His foreign-policy group has interesting resumes that are as different as can be from the Vulcans’. So far, I can’t conjure up an apt name for this disparate team, which ranges from former Senate staffers to lesser-known Clinton aides to two-star generals to professors. They definitely don’t represent the foreign policy establishment.

“They reflect the candidate,” says Derek Chollet, a senior fellow at the Center for a New American Security and an adviser to Sen. John Edwards’ presidential campaign. “They are not the same old faces we saw in the last round; there are a lot of new faces like Obama, and they are relatively new players. But they have been in the middle of the Democratic Party’s foreign-policy debate.”

Although the team includes retired generals, it clearly stresses the non-military side of foreign policy: diplomacy, multilateralism, humanitarian aid and human rights. Denis McDonough, the campaign’s national security coordinator, summed up their outlook as follows: “The team is largely pragmatic, and … there is not any particular ideology; we are trying to get back to what works.

“Everybody recognizes we have to use all elements of our national power. The use of force is a vital tool but not the only one.”

Obama’s team

The names of the core team are probably unfamiliar to most Americans, so I’m listing them below:

¢ McDonough, a former foreign-policy adviser to ex-Senate majority leader Tom Daschle and outspoken on climate change and energy issues.

¢ Mark Lippert, Obama’s principal staffer on the Senate foreign relations committee and just returning from a tour as a naval reservist in Iraq.

¢ Ben Rhodes, principal Obama speechwriter on national security, who helped write the recommendations of the Baker-Hamilton Iraq Study Group report that advocated engagement with Iran and Syria.

¢ Anthony Lake, President Clinton’s first national-security adviser. The low-profile Lake was not regarded as one of the stronger performers on the Clinton team and was rejected as nominee for CIA director by a Republican Congress.

¢ Susan Rice, assistant secretary of state for African affairs under Clinton.

¢ Richard Danzig, Clinton’s secretary of the Navy, who has been a consultant to the Department of Defense on bioterrorism.

¢ Jonathan Scott Gration, a retired two-star general, who helped run the air war during the Iraq invasion. A Swahili speaker who grew up in Congo, he met Obama on a trip to Africa.
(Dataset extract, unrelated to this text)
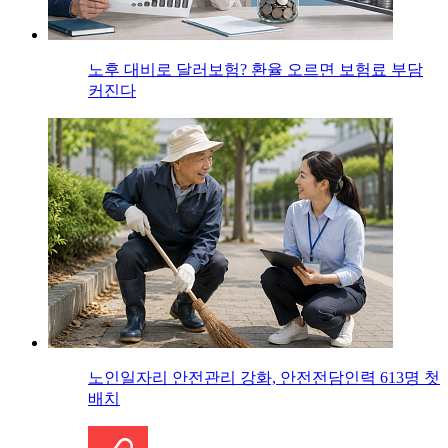
노후 대비로 달러보험? 환율 오르면 보험료 부담
커진다
노인일자리 안전관리 강화, 안전전담인력 613명 첫
배치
¢ Gregory Craig, lead defense lawyer for Clinton during his impeachment, who also served as director of policy planning for the State Department at the end of the Clinton administration.
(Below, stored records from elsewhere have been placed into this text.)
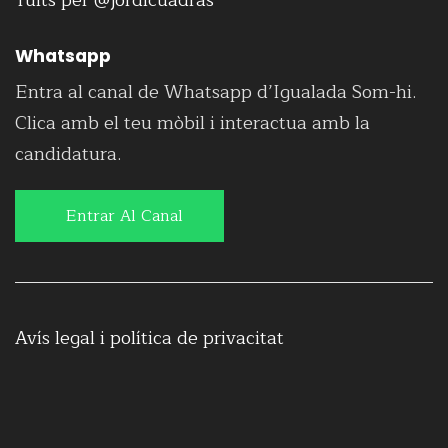
Tuits per @jordicuadras
Whatsapp
Entra al canal de Whatsapp d’Igualada Som-hi.
Clica amb el teu mòbil i interactua amb la
candidatura.
Entrar Al Canal
Avís legal i política de privacitat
¢ Sarah Sewall, a deputy assistant secretary of defense for peacekeeping and humanitarian assistance under Clinton; she worked with Gen. David Petraeus on sections of the Army’s new counterinsurgency manual.
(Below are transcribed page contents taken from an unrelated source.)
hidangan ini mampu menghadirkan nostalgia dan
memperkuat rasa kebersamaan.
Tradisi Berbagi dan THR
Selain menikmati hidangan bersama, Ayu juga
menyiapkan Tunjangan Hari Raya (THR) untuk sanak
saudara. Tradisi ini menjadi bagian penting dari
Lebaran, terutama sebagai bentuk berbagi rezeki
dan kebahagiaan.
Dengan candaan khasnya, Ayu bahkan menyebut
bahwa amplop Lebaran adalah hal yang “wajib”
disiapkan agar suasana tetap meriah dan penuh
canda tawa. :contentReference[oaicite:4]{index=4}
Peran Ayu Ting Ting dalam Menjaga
¢ Samantha Power, journalist, Harvard professor and author of a seminal book on genocide, was a close adviser until forced to resign because of an interview in which she disparaged Hillary Clinton.

The campaign also consults regularly with former Sens. Sam Nunn and David Boren on defense issues. Zbigniew Brzezinski “is a supporter but not an adviser,” I was told by a senior campaign staffer.

Middle East gap

What is unnerving is that the core group seems to have scant expertise in the area that will most confound our next president: the Middle East.

Of course, the campaign has satellite groups of experts – around 300, I’m told – who meet occasionally to discuss various regional and strategic issues. Last July, a group of experienced Middle East hands was convened to present a broad range of papers. But the group was never asked to meet again.

The campaign requests Mideast advice on an ad hoc basis, from several Democratic members of Congress, and from various experts. I don’t have space to list names here, but may in a future column. Suffice it to say the list needs a lot of broadening.

Now that Obama has clinched the nomination, he is well placed to strengthen his team and bring in more area expertise. He should seize that chance.

Experience isn’t everything, as the Vulcans proved. But in a campaign where foreign policy is key, a bias against experience could be self-defeating. What really did the Vulcans in was that they were sure they knew everything. They refused to recognize what they didn’t know.